Collected data:
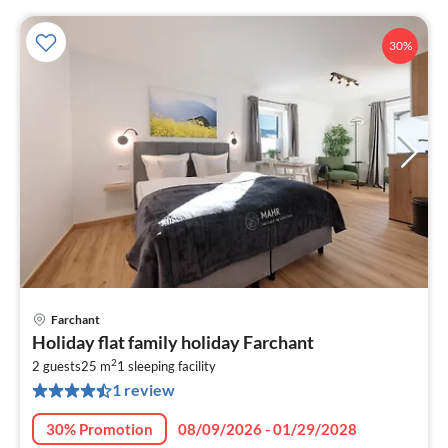
30%
Farchant
pri
Holiday flat family holiday Farchant
fr
2
4
2 guests
25 m
1
sleeping facility
1 review
pe
nig
30% Promotion
08/09/2026 - 01/29/2028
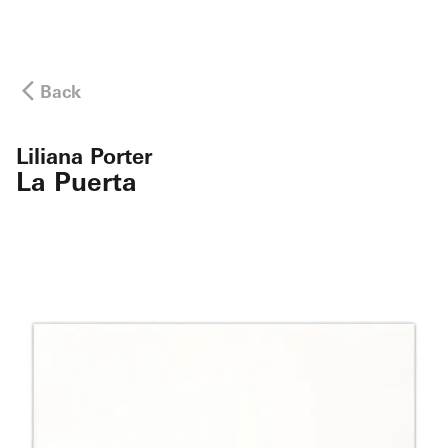
Back
Liliana Porter
La Puerta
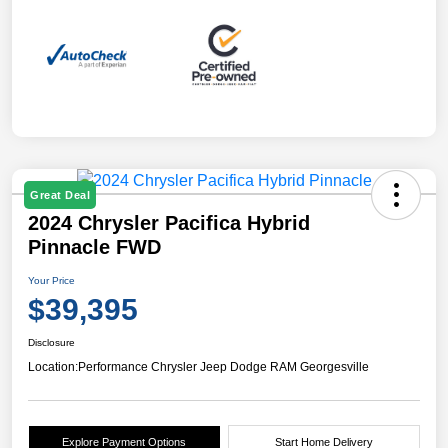
Great Deal
2024 Chrysler Pacifica Hybrid
Pinnacle FWD
Your Price
$39,395
Disclosure
Location:
Performance Chrysler Jeep Dodge RAM Georgesville
Explore Payment Options
Start Home Delivery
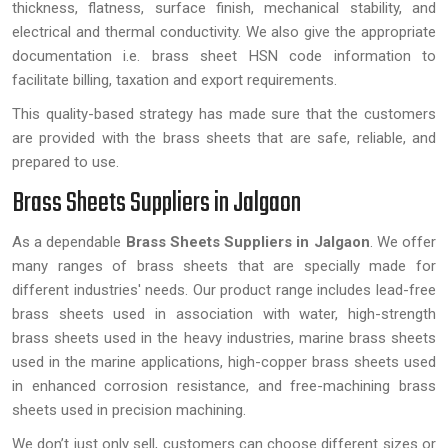
thickness, flatness, surface finish, mechanical stability, and
electrical and thermal conductivity. We also give the appropriate
documentation i.e. brass sheet HSN code information to
facilitate billing, taxation and export requirements.
This quality-based strategy has made sure that the customers
are provided with the brass sheets that are safe, reliable, and
prepared to use.
Brass Sheets Suppliers in Jalgaon
As a dependable
Brass Sheets Suppliers in Jalgaon
. We offer
many ranges of brass sheets that are specially made for
different industries' needs. Our product range includes lead-free
brass sheets used in association with water, high-strength
brass sheets used in the heavy industries, marine brass sheets
used in the marine applications, high-copper brass sheets used
in enhanced corrosion resistance, and free-machining brass
sheets used in precision machining.
We don’t just only sell, customers can choose different sizes or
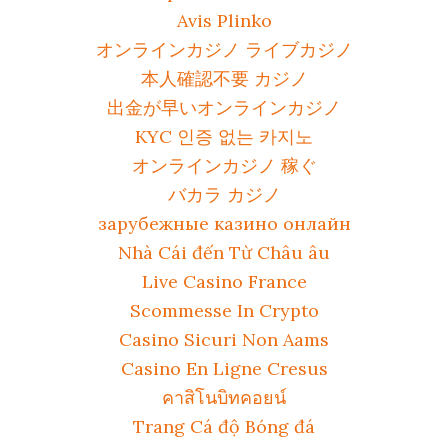
Avis Plinko
オンラインカジノ ライブカジノ
本人確認不要 カジノ
出金が早いオンラインカジノ
KYC 인증 없는 카지노
オンラインカジノ 稼ぐ
バカラ カジノ
зарубежные казино онлайн
Nhà Cái đến Từ Châu âu
Live Casino France
Scommesse In Crypto
Casino Sicuri Non Aams
Casino En Ligne Cresus
คาสิโนบิทคอยน์
Trang Cá độ Bóng đá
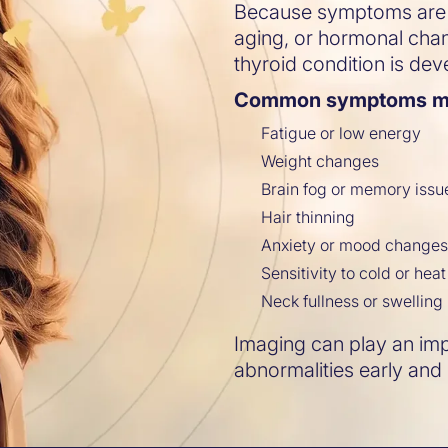
Because symptoms are o
aging, or hormonal ch
thyroid condition is dev
Common symptoms ma
Fatigue or low energy
Weight changes
Brain fog or memory issu
Hair thinning
Anxiety or mood change
Sensitivity to cold or heat
Neck fullness or swelling
Imaging can play an impo
abnormalities early and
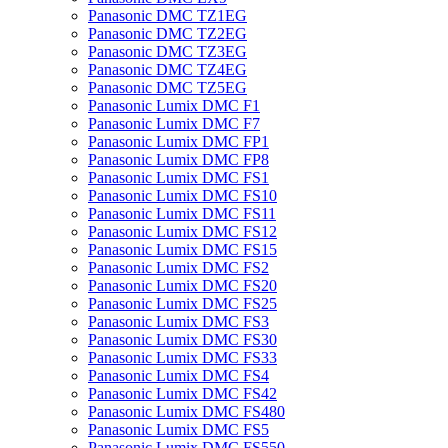
Panasonic DMC TZ1EG
Panasonic DMC TZ2EG
Panasonic DMC TZ3EG
Panasonic DMC TZ4EG
Panasonic DMC TZ5EG
Panasonic Lumix DMC F1
Panasonic Lumix DMC F7
Panasonic Lumix DMC FP1
Panasonic Lumix DMC FP8
Panasonic Lumix DMC FS1
Panasonic Lumix DMC FS10
Panasonic Lumix DMC FS11
Panasonic Lumix DMC FS12
Panasonic Lumix DMC FS15
Panasonic Lumix DMC FS2
Panasonic Lumix DMC FS20
Panasonic Lumix DMC FS25
Panasonic Lumix DMC FS3
Panasonic Lumix DMC FS30
Panasonic Lumix DMC FS33
Panasonic Lumix DMC FS4
Panasonic Lumix DMC FS42
Panasonic Lumix DMC FS480
Panasonic Lumix DMC FS5
Panasonic Lumix DMC FS550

Directions:
Each line of the records that contains the string "Casino" must be copied.

Exercise result:
Live Casino France
Casino Sicuri Non Aams
Casino En Ligne Cresus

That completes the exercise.